I was greeted by twin slaps on my cheeks by my mom.
The high that I felt from being with Tae on 'our' hill came crashing down in an instant. You know when scab starts forming on a wound and you accidentally scrape it? My mom's words hurt more than that.
"Oh I knew you would screw up soon enough."
"It was just a matter of time."
"You are such a disgrace to this family."
"What would the Kims think? They welcomed you as their own. You were shameless enough to eat and sleep at their house all the time and you....you...you what? What the fuck are you anyway? What do they call your kind? Twink???
"Why are you trying to taint the perfect Taehyung? My god...what would Mr. Kim say? Did you for one minute consider what this would do to your dad's friendship with him?"
Joona was rejoicing as this was going on. I didn't cry. I wouldn't give them that satisfaction. Even when my mom said I was grounded and took my cell phone away. Even if the idea of not being able to see Taehyung tore me to pieces. Nope, they won't see me cry.
Oh, my dad was there too. He didn't say much except "I always knew Jungkook was gay". If I wasn't hurting from everything my mom was spewing out, I almost found that funny. Really, he knew it when I myself did not? Well, fuck my life.
I then heard my parents saying that there has to be a cure for my 'condition'.
What is this...the flu?
The next few days were a blur. As punishment, I had to do laundry, clean the house, cook etc. My mom and Joona made my life more hellish than usual. The only person on my side is sweet Jina. She was nice enough to say I could use her cell phone to text Tae. Except I didn't know what to say.
It's been a week at this point and I didn't know if Tae texted or called me or not. This was driving me crazy! I was dying to see him but I didn't want a text conversation because I was scared. What if I imagined the whole thing?
I woke up one day and heard my mom talking so sweetly (more like nauseatingly fake) to someone and I realized it was J-Min looking for me. To my surprise, my mom told J-Min that he could go up to my room.
As soon as J-Min entered, he said "Jina filled me in on what happened.

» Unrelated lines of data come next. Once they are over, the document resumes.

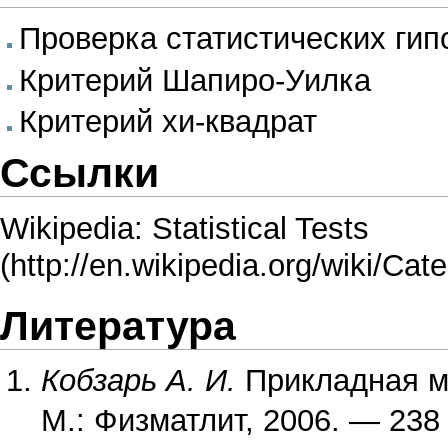
Проверка статистических гип
Критерий Шапиро-Уилка
Критерий хи-квадрат
Ссылки
Wikipedia: Statistical Tests
Литература
Кобзарь А. И.
Прикладная м
М.: Физматлит, 2006. — 238 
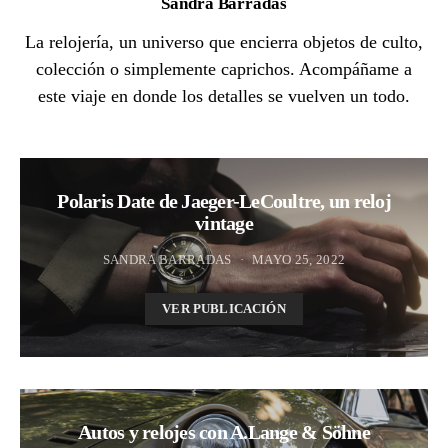
Sandra Barradas
La relojería, un universo que encierra objetos de culto,
colección o simplemente caprichos. Acompáñame a
este viaje en donde los detalles se vuelven un todo.
Polaris Date de Jaeger-LeCoultre, un reloj
vintage
SANDRA BARRADAS
MAYO 25, 2022
VER PUBLICACIÓN
Autos y relojes con A.Lange & Söhne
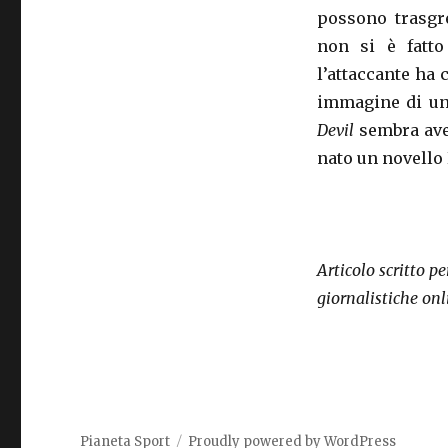
possono trasgre
non si è fatto
l’attaccante ha
immagine di un 
Devil
sembra aver
nato un novello
Articolo scritto p
giornalistiche on
Pianeta Sport
Proudly powered by WordPress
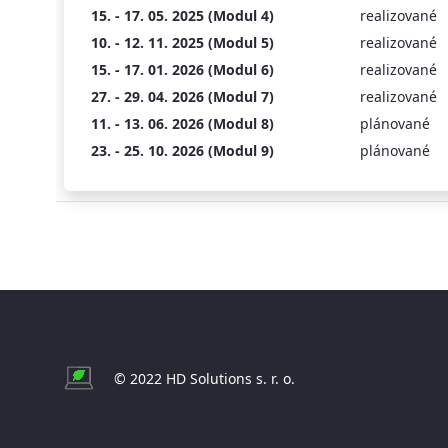
15. - 17. 05. 2025 (Modul 4)
realizované
10. - 12. 11. 2025 (Modul 5)
realizované
15. - 17. 01. 2026 (Modul 6)
realizované
27. - 29. 04. 2026 (Modul 7)
realizované
11. - 13. 06. 2026 (Modul 8)
plánované
23. - 25. 10. 2026 (Modul 9)
plánované
© 2022 HD Solutions s. r. o.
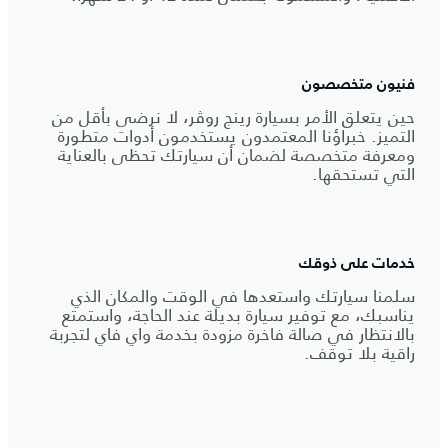
فنيون متخصصون
حين يتعلق الأمر بسيارة رينج روڤر، لا نرضى بأقل من
التميز. خبراؤنا المعتمدون يستخدمون أدوات متطورة
ومعرفة متخصصة لضمان أن سيارتك تحظى بالعناية
التي تستحقها.
خدمات على ذوقك
سلمنا سيارتك واستعدها في الوقت والمكان الذي
يناسبك، مع توفير سيارة بديلة عند الحاجة، واستمتع
بالانتظار في صالة فاخرة مزودة بخدمة واي فاي لتجربة
راقية بلا توقف.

Are you okay? Tae is really worried about you. Hey, I know about you guys. Tae talks about you all the time and I understand you guys perfectly. I understand because I'm in the same boat too."

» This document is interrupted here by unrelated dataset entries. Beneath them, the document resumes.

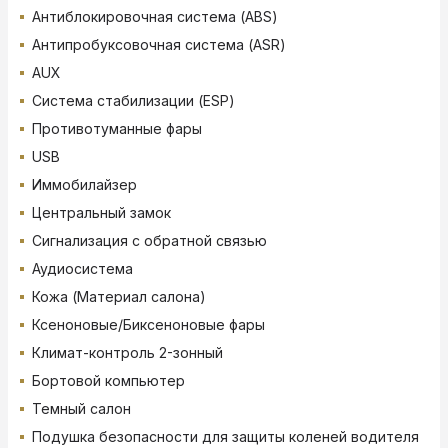
Антиблокировочная система (ABS)
Антипробуксовочная система (ASR)
AUX
Система стабилизации (ESP)
Противотуманные фары
USB
Иммобилайзер
Центральный замок
Сигнализация с обратной связью
Аудиосистема
Кожа (Материал салона)
Ксеноновые/Биксеноновые фары
Климат-контроль 2-зонный
Бортовой компьютер
Темный салон
Подушка безопасности для защиты коленей водителя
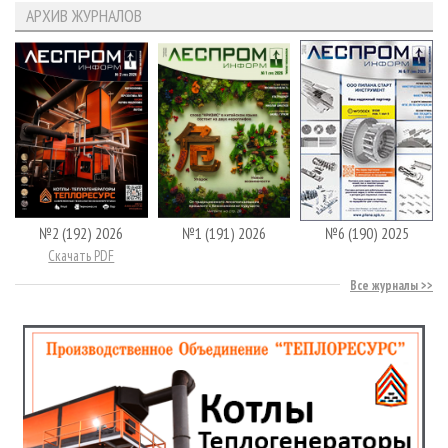
АРХИВ ЖУРНАЛОВ
№2 (192) 2026
№1 (191) 2026
№6 (190) 2025
Скачать PDF
Все журналы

I tried to act surprised but failed miserably as J-Min rolled his eyes in his signature diva style. He apparently came out to his family years ago and they had no issues with it. They told him it doesn't change anything. Lucky him.
J-Min then called Tae and handed the phone to me.

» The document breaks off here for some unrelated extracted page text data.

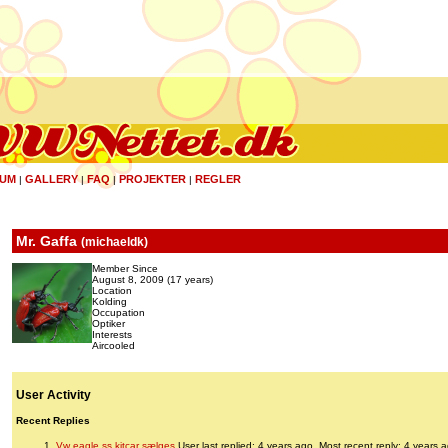
UM
GALLERY
FAQ
PROJEKTER
REGLER
|
|
|
|
Mr. Gaffa
(
michaeldk
)
Member Since
August 8, 2009 (17 years)
Location
Kolding
Occupation
Optiker
Interests
Aircooled
User Activity
Recent Replies
Vw eagle ss kitcar sælges
User last replied: 4 years ago.
Most recent reply: 4 years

God I missed him. I wanted to see him so so much.
"Jungkook...I was so worried about you. I wish I can see you now but I don't want to upset your mom and make things worse for you. But I have something to tell you....my parents are sending me to the States to study. I don't know if they found out about us because they said this has been the plan all along."
"When are you leaving? Will I get to see you before you go?" I mumbled.
"I'm leaving soon; I don't think I can see you. Jungkook.....I LOVE YOU. Can you please say it back? Do you love me too? Will you wait for me?"
"I love you too, Tae. I will wait for you".
So this is what a heartbreak feels like.